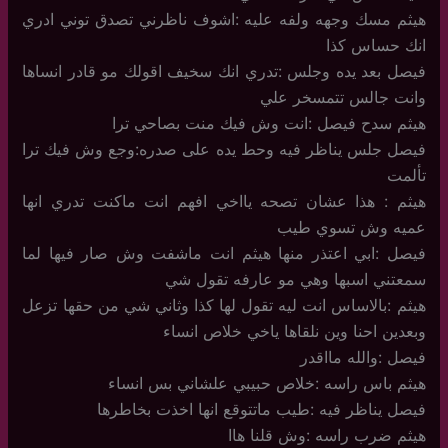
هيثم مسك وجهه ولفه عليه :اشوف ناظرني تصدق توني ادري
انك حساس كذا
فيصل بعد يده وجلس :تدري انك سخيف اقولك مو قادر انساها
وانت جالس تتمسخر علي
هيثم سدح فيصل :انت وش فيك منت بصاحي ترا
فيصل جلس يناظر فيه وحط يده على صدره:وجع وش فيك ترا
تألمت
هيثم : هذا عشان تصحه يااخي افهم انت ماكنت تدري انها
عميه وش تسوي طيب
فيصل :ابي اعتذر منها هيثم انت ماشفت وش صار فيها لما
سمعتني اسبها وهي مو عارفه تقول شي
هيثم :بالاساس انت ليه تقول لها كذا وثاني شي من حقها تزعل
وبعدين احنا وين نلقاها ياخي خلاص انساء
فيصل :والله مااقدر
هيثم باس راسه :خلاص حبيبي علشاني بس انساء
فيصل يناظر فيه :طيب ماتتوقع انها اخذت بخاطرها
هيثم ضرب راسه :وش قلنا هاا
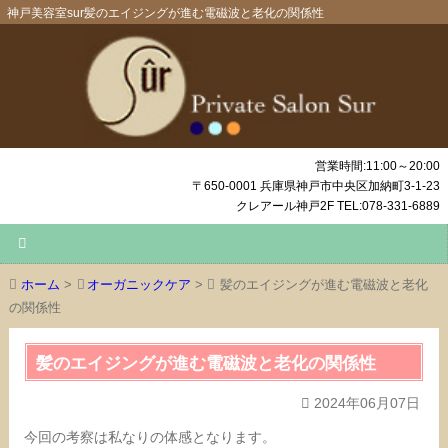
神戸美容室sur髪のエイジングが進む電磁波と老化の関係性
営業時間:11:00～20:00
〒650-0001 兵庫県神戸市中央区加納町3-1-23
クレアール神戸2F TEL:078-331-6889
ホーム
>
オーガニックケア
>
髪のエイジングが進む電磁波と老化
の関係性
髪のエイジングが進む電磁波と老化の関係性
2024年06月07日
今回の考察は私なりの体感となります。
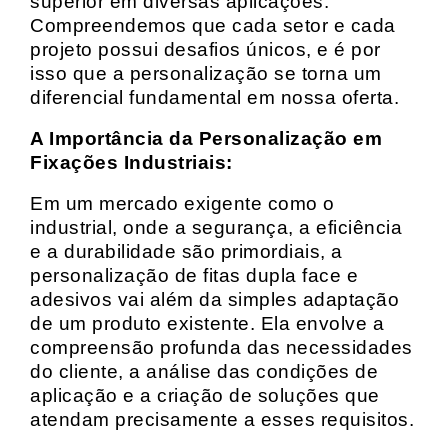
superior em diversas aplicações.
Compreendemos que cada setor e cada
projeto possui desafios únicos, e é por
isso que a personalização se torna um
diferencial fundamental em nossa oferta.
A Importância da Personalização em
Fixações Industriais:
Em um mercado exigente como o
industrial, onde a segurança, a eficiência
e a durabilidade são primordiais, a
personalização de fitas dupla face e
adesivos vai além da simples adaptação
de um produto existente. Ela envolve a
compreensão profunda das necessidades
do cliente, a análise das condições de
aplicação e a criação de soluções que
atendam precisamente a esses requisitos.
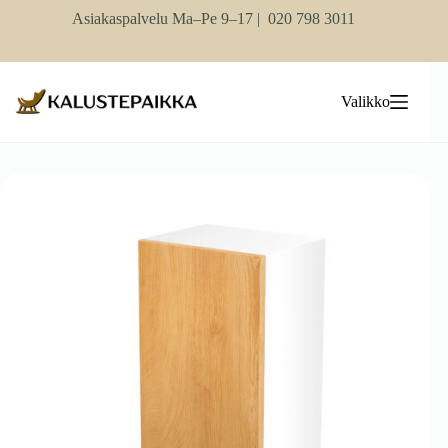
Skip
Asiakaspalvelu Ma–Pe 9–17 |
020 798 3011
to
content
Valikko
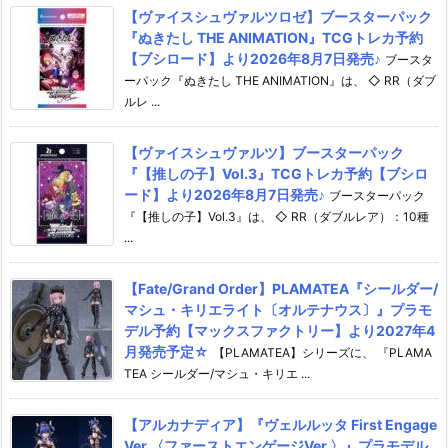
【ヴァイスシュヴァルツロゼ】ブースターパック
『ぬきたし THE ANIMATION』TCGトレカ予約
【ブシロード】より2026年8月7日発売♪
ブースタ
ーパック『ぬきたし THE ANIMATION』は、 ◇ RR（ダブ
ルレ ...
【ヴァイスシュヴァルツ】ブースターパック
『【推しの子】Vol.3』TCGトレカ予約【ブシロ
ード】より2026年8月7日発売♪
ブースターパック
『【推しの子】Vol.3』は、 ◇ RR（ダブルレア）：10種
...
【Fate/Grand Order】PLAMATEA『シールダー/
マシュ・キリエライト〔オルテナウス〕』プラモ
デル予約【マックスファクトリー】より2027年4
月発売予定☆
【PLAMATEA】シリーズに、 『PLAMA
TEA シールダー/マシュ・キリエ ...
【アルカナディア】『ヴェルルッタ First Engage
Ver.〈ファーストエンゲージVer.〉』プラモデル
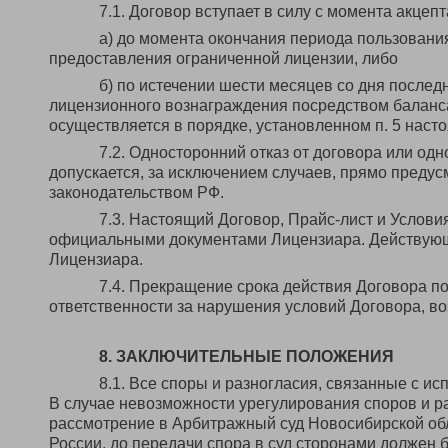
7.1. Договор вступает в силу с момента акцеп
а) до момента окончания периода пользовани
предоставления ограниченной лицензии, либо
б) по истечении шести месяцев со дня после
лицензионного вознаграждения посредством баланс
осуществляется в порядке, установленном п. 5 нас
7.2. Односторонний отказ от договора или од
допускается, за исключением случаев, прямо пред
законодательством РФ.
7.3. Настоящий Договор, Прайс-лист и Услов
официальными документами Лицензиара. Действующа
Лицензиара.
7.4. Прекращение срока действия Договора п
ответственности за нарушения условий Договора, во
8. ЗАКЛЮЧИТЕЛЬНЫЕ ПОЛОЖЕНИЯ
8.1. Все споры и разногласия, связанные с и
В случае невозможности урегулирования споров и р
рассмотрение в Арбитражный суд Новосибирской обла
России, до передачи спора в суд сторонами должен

__________

| PROBLEM DESCRIPTION |
Every record must be duplicated exactly, except for the pictures, which are left out.

| YOUR SOLUTION |
هيثم مسك وجهه ولفه عليه :اشوف ناظرني تصدق توني ادري
انك حساس كذا
فيصل بعد يده وجلس :تدري انك سخيف اقولك مو قادر انساها
وانت جالس تتمسخر علي
هيثم سدح فيصل :انت وش فيك منت بصاحي ترا
فيصل جلس يناظر فيه وحط يده على صدره:وجع وش فيك ترا
تألمت
هيثم : هذا عشان تصحه يااخي افهم انت ماكنت تدري انها
عميه وش تسوي طيب
فيصل :ابي اعتذر منها هيثم انت ماشفت وش صار فيها لما
سمعتني اسبها وهي مو عارفه تقول شي
هيثم :بالاساس انت ليه تقول لها كذا وثاني شي من حقها تزعل
وبعدين احنا وين نلقاها ياخي خلاص انساء
فيصل :والله مااقدر
هيثم باس راسه :خلاص حبيبي علشاني بس انساء
فيصل يناظر فيه :طيب ماتتوقع انها اخذت بخاطرها
هيثم ضرب راسه :وش قلنا هاا
神戸美容室sur髪のエイジングが進む電磁波と老化の関係性
営業時間:11:00～20:00
〒650-0001 兵庫県神戸市中央区加納町3-1-23
クレアール神戸2F TEL:078-331-6889
ホーム
>
オーガニックケア
>
髪のエイジングが進む電磁波と老化
の関係性
髪のエイジングが進む電磁波と老化の関係性
2024年06月07日
今回の考察は私なりの体感となります。
superior em diversas aplicações.
Compreendemos que cada setor e cada
projeto possui desafios únicos, e é por
isso que a personalização se torna um
diferencial fundamental em nossa oferta.
A Importância da Personalização em
Fixações Industriais:
Em um mercado exigente como o
industrial, onde a segurança, a eficiência
e a durabilidade são primordiais, a
personalização de fitas dupla face e
adesivos vai além da simples adaptação
de um produto existente. Ela envolve a
compreensão profunda das necessidades
do cliente, a análise das condições de
aplicação e a criação de soluções que
atendam precisamente a esses requisitos.
Skip
Asiakaspalvelu Ma–Pe 9–17 |
020 798 3011
to
content
Valikko
【ヴァイスシュヴァルツロゼ】ブースターパック
『ぬきたし THE ANIMATION』TCGトレカ予約
【ブシロード】より2026年8月7日発売♪
ブースタ
ーパック『ぬきたし THE ANIMATION』は、 ◇ RR（ダブ
ルレ ...
【ヴァイスシュヴァルツ】ブースターパック
『【推しの子】Vol.3』TCGトレカ予約【ブシロ
ード】より2026年8月7日発売♪
ブースターパック
『【推しの子】Vol.3』は、 ◇ RR（ダブルレア）：10種
...
【Fate/Grand Order】PLAMATEA『シールダー/
マシュ・キリエライト〔オルテナウス〕』プラモ
デル予約【マックスファクトリー】より2027年4
月発売予定☆
【PLAMATEA】シリーズに、 『PLAMA
TEA シールダー/マシュ・キリエ ...
【アルカナディア】『ヴェルルッタ First Engage
Ver.〈ファーストエンゲージVer.〉』プラモデル
7.1. Договор вступает в силу с момента акцеп
а) до момента окончания периода пользовани
предоставления ограниченной лицензии, либо
б) по истечении шести месяцев со дня после
лицензионного вознаграждения посредством баланс
осуществляется в порядке, установленном п. 5 нас
7.2. Односторонний отказ от договора или од
допускается, за исключением случаев, прямо пред
законодательством РФ.
7.3. Настоящий Договор, Прайс-лист и Услов
официальными документами Лицензиара. Действующа
Лицензиара.
7.4. Прекращение срока действия Договора п
ответственности за нарушения условий Договора, во
8. ЗАКЛЮЧИТЕЛЬНЫЕ ПОЛОЖЕНИЯ
8.1. Все споры и разногласия, связанные с и
В случае невозможности урегулирования споров и р
рассмотрение в Арбитражный суд Новосибирской обла
России, до передачи спора в суд сторонами должен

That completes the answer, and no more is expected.